BEGIN Information
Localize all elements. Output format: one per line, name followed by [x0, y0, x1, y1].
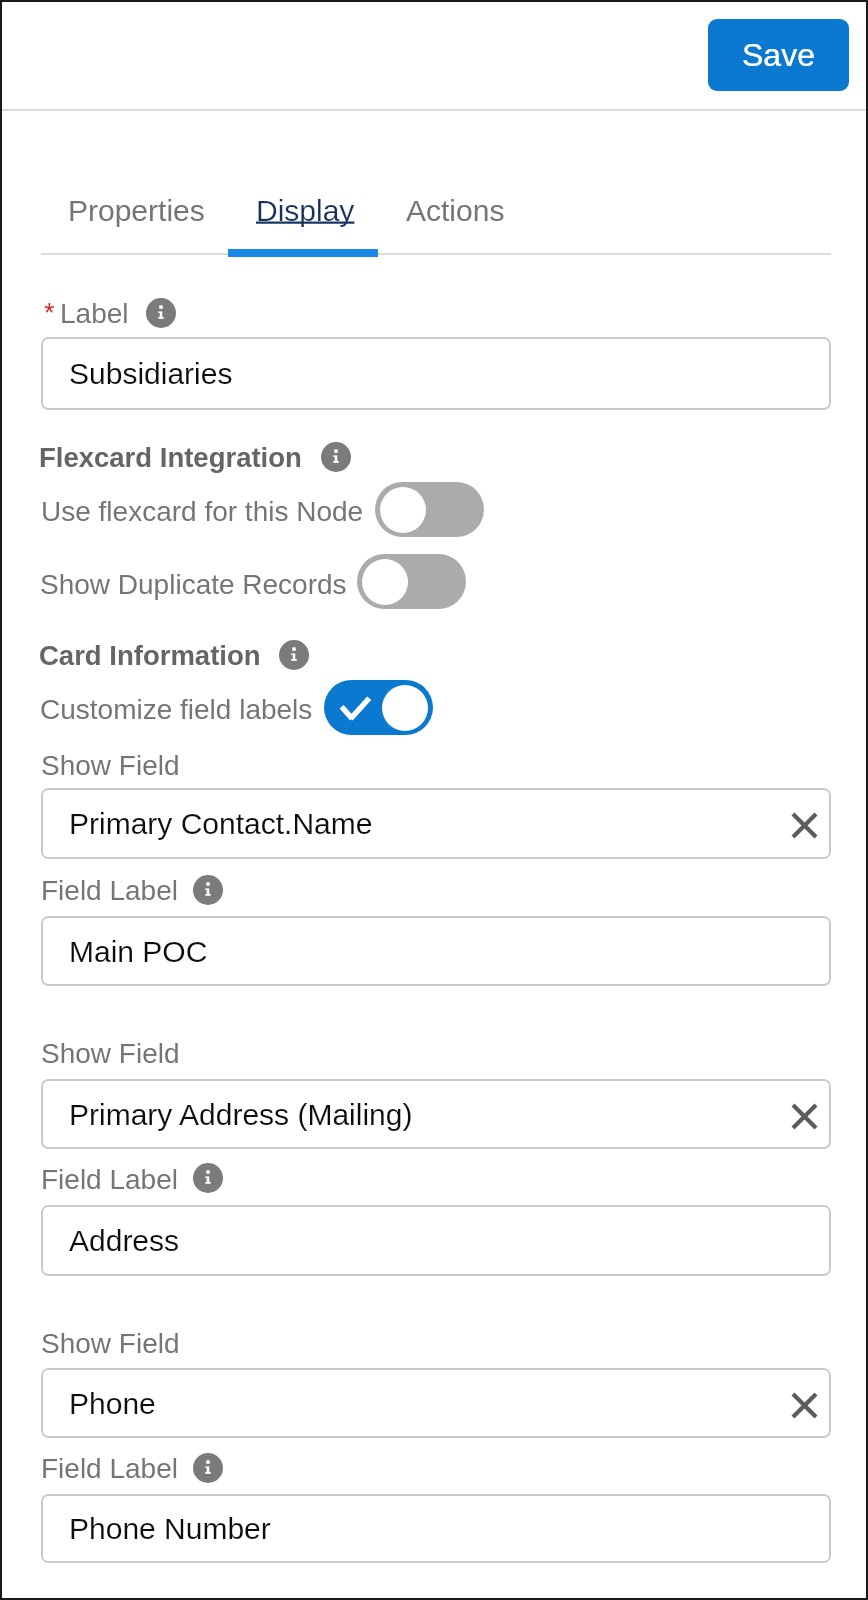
staticText: Save: [742, 37, 815, 73]
button[interactable]: Primary Contact.Name: [41, 788, 831, 859]
staticText: Field Label: [41, 1453, 178, 1484]
staticText: Card Information: [39, 640, 261, 671]
button[interactable]: Toggle, off: [357, 554, 466, 609]
staticText: Phone Number: [69, 1512, 271, 1546]
staticText: Show Field: [41, 1038, 180, 1069]
staticText: Flexcard Integration: [39, 442, 302, 473]
staticText: *: [44, 298, 55, 328]
button[interactable]: Toggle, on: [324, 680, 433, 735]
staticText: Actions: [406, 194, 505, 228]
staticText: Subsidiaries: [69, 357, 233, 391]
staticText: Primary Contact.Name: [69, 807, 373, 841]
button[interactable]: More information: [193, 1163, 223, 1193]
staticText: Properties: [68, 194, 205, 228]
staticText: Display: [256, 194, 355, 228]
button[interactable]: Display: [213, 180, 393, 255]
staticText: Label: [60, 298, 129, 329]
staticText: Show Duplicate Records: [40, 569, 347, 600]
button[interactable]: More information: [279, 640, 309, 670]
button[interactable]: Clear field: [782, 1383, 826, 1427]
button[interactable]: Save: [708, 19, 849, 91]
button[interactable]: Toggle, off: [375, 482, 484, 537]
button[interactable]: Subsidiaries: [41, 337, 831, 410]
staticText: Primary Address (Mailing): [69, 1098, 413, 1132]
staticText: Field Label: [41, 1164, 178, 1195]
staticText: Show Field: [41, 750, 180, 781]
button[interactable]: More information: [146, 298, 176, 328]
button[interactable]: Primary Address (Mailing): [41, 1079, 831, 1149]
button[interactable]: Clear field: [782, 1094, 826, 1138]
staticText: Main POC: [69, 935, 208, 969]
staticText: Address: [69, 1224, 180, 1258]
button[interactable]: More information: [193, 1453, 223, 1483]
button[interactable]: More information: [321, 442, 351, 472]
button[interactable]: Actions: [393, 180, 518, 255]
button[interactable]: Phone Number: [41, 1494, 831, 1563]
button[interactable]: Main POC: [41, 916, 831, 986]
staticText: Show Field: [41, 1328, 180, 1359]
button[interactable]: Clear field: [782, 803, 826, 847]
staticText: Phone: [69, 1387, 156, 1421]
staticText: Use flexcard for this Node: [41, 496, 364, 527]
button[interactable]: Address: [41, 1205, 831, 1276]
button[interactable]: More information: [193, 875, 223, 905]
button[interactable]: Properties: [41, 180, 213, 255]
button[interactable]: Phone: [41, 1368, 831, 1438]
staticText: Customize field labels: [40, 694, 313, 725]
staticText: Field Label: [41, 875, 178, 906]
END Information
Your task is to show every line of the listing above containing "Phone".

staticText: Phone Number: [69, 1512, 271, 1546]
button[interactable]: Phone Number: [41, 1494, 831, 1563]
staticText: Phone: [69, 1387, 156, 1421]
button[interactable]: Phone: [41, 1368, 831, 1438]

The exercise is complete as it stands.